DNA isolation and sequencing

Different laboratories contributed data using various protocols, but most DNA sequence information was produced as follows: genomic DNA was isolated from cultures grown on MEA. Fungal biomass was transferred to a tube with 500 μL of TES buffer and ground with a micro-pestle for 1–2 min, with or without silica-mix (2/3 silica-gel, 1/3 Celite® 545). A volume of 140 μL of 5 M NaCl was then added, followed by 65 μL of 10 % (w/v) CTAB (cetyltrimethylammoniumbromid). After an incubation of 30 min at 65 °C, 700 μL of (24:1) chloroform/isoamylalcohol was added, the tubes were mixed carefully by hand, stored on icy water for 30 min, and centrifuged for 10 min at 4 °C (10 000 x g). The supernatant was recovered and the genomic DNA precipitated using isopropanol. After washing the pellets with 70 % ethanol, they were dried in a vacuum centrifuge and re-suspended in 60 μL of TE buffer (protocol modified from Möller et al. 1992).

Six regions covering five genes were amplified: nucLSU, nucSSU, mtSSU, RPB1 region A–D, RPB2 region 5–7, and RPB2 region 7–11 (see table 2 for primers used).

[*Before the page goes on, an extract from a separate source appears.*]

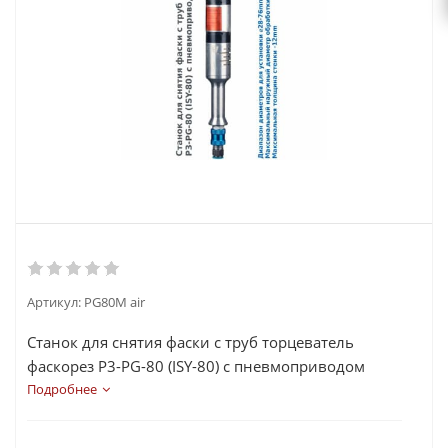
Артикул:
PG80M air
Станок для снятия фаски с труб торцеватель
фаскорез P3-PG-80 (ISY-80) с пневмоприводом
Подробнее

Genomic DNA (1 μL of a 1/10 or 1/100 dilution) was added to a PCR mix comprising 2.5 μL of PCR buffer (buffer IV with 15 mM MgCl₂, Abgene, Epsom, U.K.), 2.5 μL of dNTPs (2 mM), 2.5 μL of BSA (10 mg/mL), 2.0 μL of primers (10 μM), 0.15 μL Taq polymerase (5 U/μL, Denville, Metuchen NJ, U.S.A.), and water for a total volume of 25 μL. Amplification cycles for nucLSU, nucSSU and RPB1 (same conditions applied for RPB2) are described in Gueidan et al. (2007), and in Zoller et al. (1999) for mtSSU. The PCR products were purified using Microcon PCR cleaning kits (Millipore, Billerica MA, U.S.A.). Sequencing was carried out using Big Dye Terminator Cycle sequencing Kits (ABI PRISM version 3.1, Perkin-Elmer, Applied Biosystems) on ABI 3730xl DNA Analyzers (Applied Biosystems, Foster City CA, U.S.A.) from the Duke Center for Evolutionary Genomics (Durham NC, U.S.A.) and the Hubrecht Institute (Utrecht, Netherlands).

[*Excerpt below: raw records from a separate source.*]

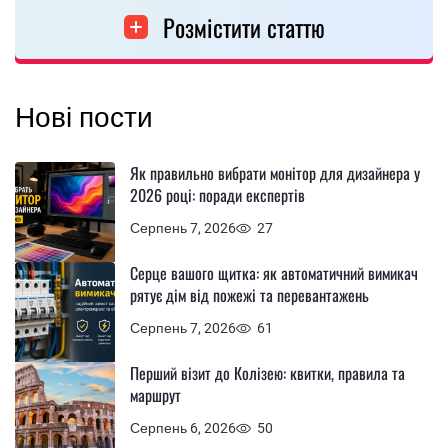
Розмістити статтю
Нові пости
Як правильно вибрати монітор для дизайнера у
2026 році: поради експертів
Серпень 7, 2026
27
Серце вашого щитка: як автоматичний вимикач
рятує дім від пожежі та перевантажень
Серпень 7, 2026
61
Перший візит до Колізею: квитки, правила та
маршрут
Серпень 6, 2026
50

Classification of rock fungi related to Dothideomycetes

Although very diverse within Dothideomycetes, RIF have not been included in recent phylogenetic studies of this class (Lumbsch et al. 2001, Schoch et al. 2006). Only very few of these rock-inhabiting species have been taxonomically described (Sterflinger et al. 1997, Bills et al. 2005, Sert et al. 2007b), and the molecular marker available for most of these species (ITS) does not allow their inclusion in large-scale phylogenetic analyses. The few attempts to produce phylogenies involving RIF have shown that they belong to two diverse classes of Ascomycota, namely Eurotiomycetes (particularly the order Chaetothyriales) and Dothideomycetes (preponderantly the orders Capnodiales, Dothideales and Pleosporales) (Sterflinger et al. 1999, Ruibal 2004, Ruibal et al. 2005, 2008).

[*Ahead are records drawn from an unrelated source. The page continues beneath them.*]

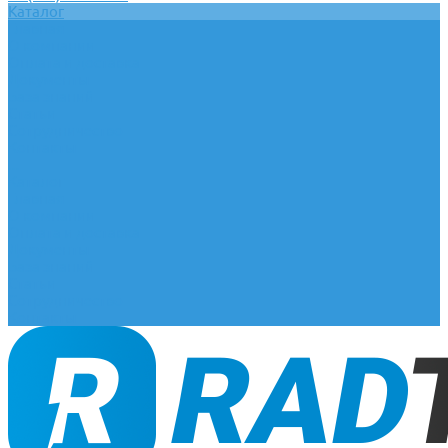
Каталог
Главная
О компании
Оплата и доставка
Документы
База знаний
Статьи
Сотрудничество
Контакты
...
Каталог
Главная
О компании
Оплата и доставка
Документы
База знаний
Статьи
Сотрудничество
Контакты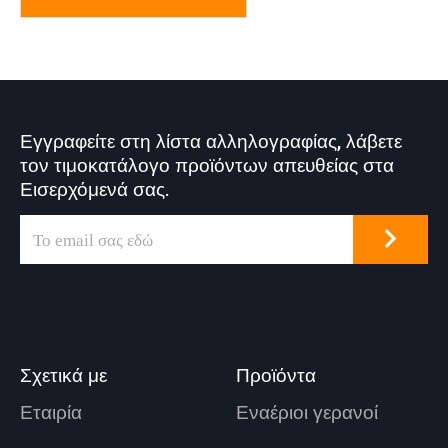
Εγγραφείτε στη λίστα αλληλογραφίας, λάβετε
τον τιμοκατάλογο προϊόντων απευθείας στα
Εισερχόμενά σας.
Σχετικά με
Προϊόντα
Εταιρία
Εναέριοι γερανοί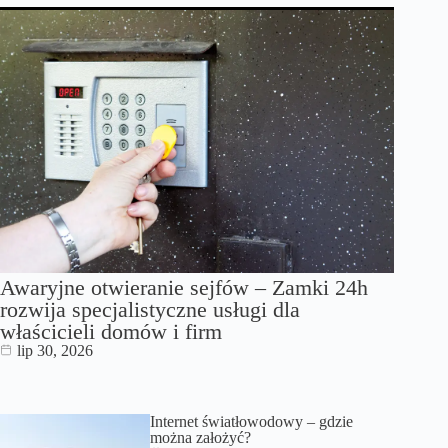
Awaryjne otwieranie sejfów – Zamki 24h
rozwija specjalistyczne usługi dla
właścicieli domów i firm
lip 30, 2026
Internet światłowodowy – gdzie
można założyć?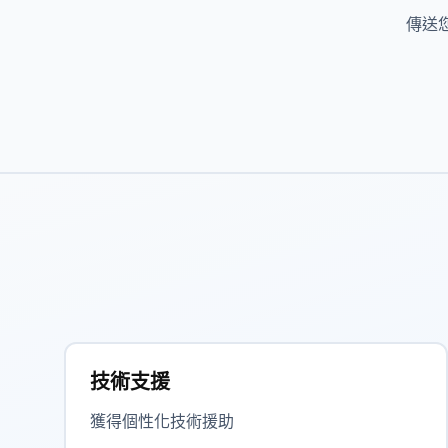
傳送
技術支援
獲得個性化技術援助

Our results confirm the placement of RIF in the same orders of Dothideomycetes, although some lineages are shown to belong to additional groups. Based on our results, many RIF should be classified within Dothideales, Pleosporales and Capnodiales, the latter order holding the largest number in rock-colonising species. The genera Elasticomyces and Recurvomyces, as well as the Antarctic genus Friedmanniomyces, were previously attributed to Capnodiales based on nucSSU data (Selbmann et al. 2008). Our multigene analyses confirm this placement, and show that these three genera belong to Teratosphaeriaceae s. str., the family currently showing the highest diversity in RIF (Fig. 3). We also showed that one RIF (TRN 235) previously thought to be related to the Dothideales (Ruibal et al. 2008) actually belongs to Myriangiales, along with Sarcinomyces crustaceus, a species similarly melanised and meristematic, but isolated from plant material (Sigler et al. 1981).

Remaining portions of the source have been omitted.